Au centre de la roda, les deux adversaires s'affrontent en mettant en mouvement le panel de leurs "coups" et de leurs ruses. Ils jouent l'un avec l'autre, avec le sourire aux lèvres. Sans se toucher, ils virevoltent dans une sorte de danse endiablée qui va crescendo et bat aux pulsations de "la Chula" (chants) et des claquement de mains.
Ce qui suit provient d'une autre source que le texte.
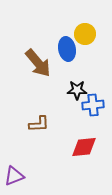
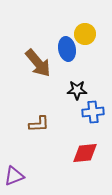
blue cross: moved 7 px down
red diamond: moved 1 px right, 6 px down
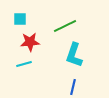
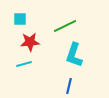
blue line: moved 4 px left, 1 px up
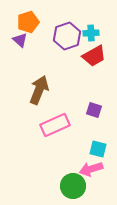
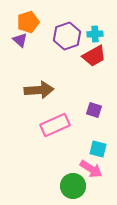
cyan cross: moved 4 px right, 1 px down
brown arrow: rotated 64 degrees clockwise
pink arrow: rotated 130 degrees counterclockwise
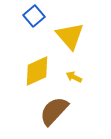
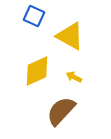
blue square: rotated 25 degrees counterclockwise
yellow triangle: rotated 20 degrees counterclockwise
brown semicircle: moved 7 px right
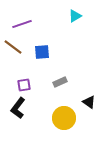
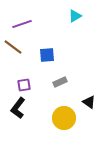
blue square: moved 5 px right, 3 px down
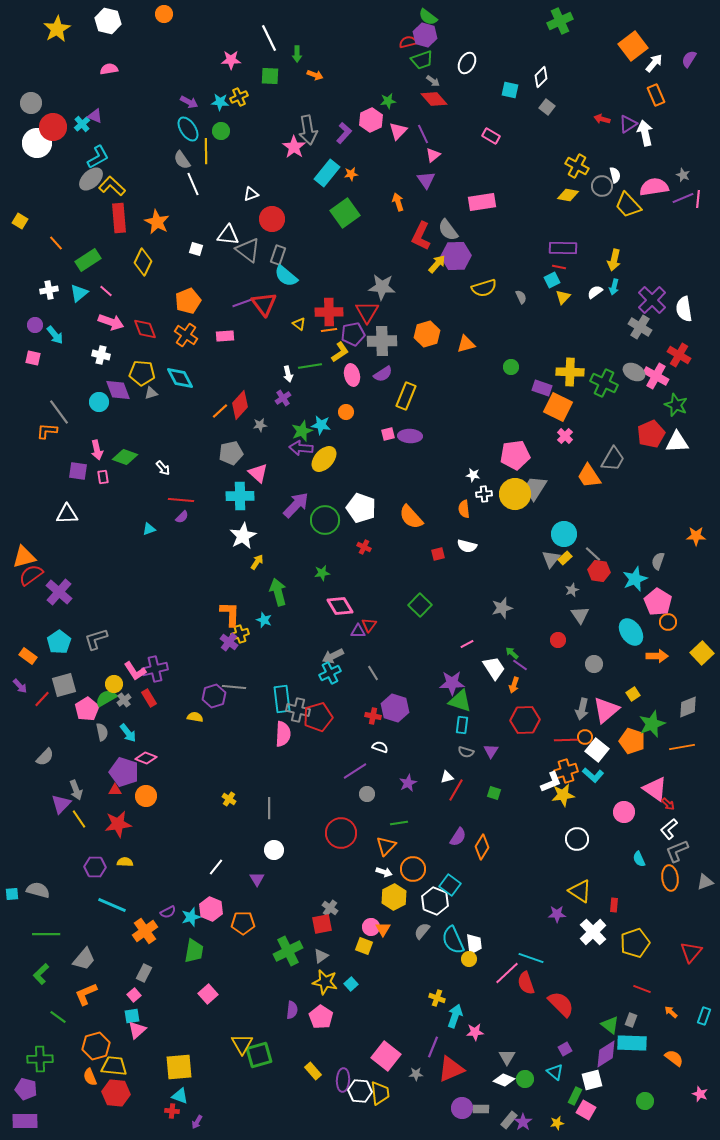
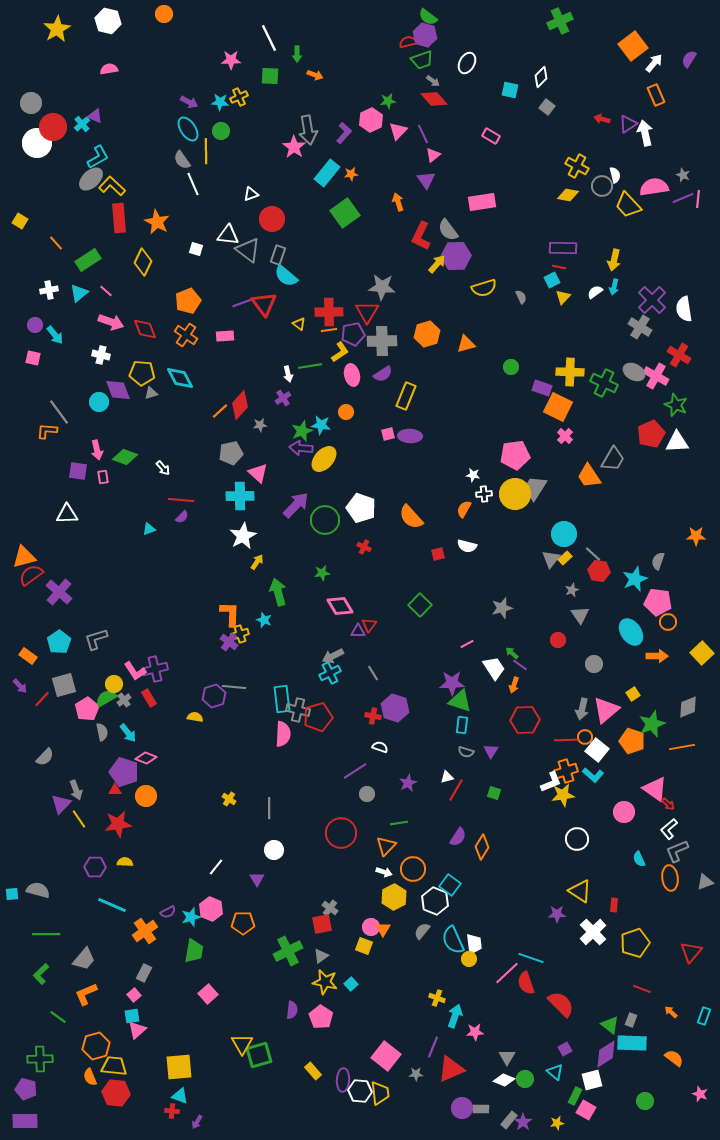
orange semicircle at (464, 509): rotated 36 degrees clockwise
pink pentagon at (658, 602): rotated 24 degrees counterclockwise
Ils offrent aux spectateurs, sous le regard de Mestre Valtinho, venu exprès do Brasil, l'éventail de leurs techniques, de leurs figures acrobatiques et font la démonstration de la valeur essentielle de leur art: le respect d'autrui...
 
"Le respect" devant le maître, que doivent faire les capoeiristes avant de se lancer dans le jeu. Devenir maître demande de nombreuses années de pratique. Ce n'est pas tout de savoir maîtriser le jeu, il doit connaître les chants, les rythmes, savoir jouer des instruments...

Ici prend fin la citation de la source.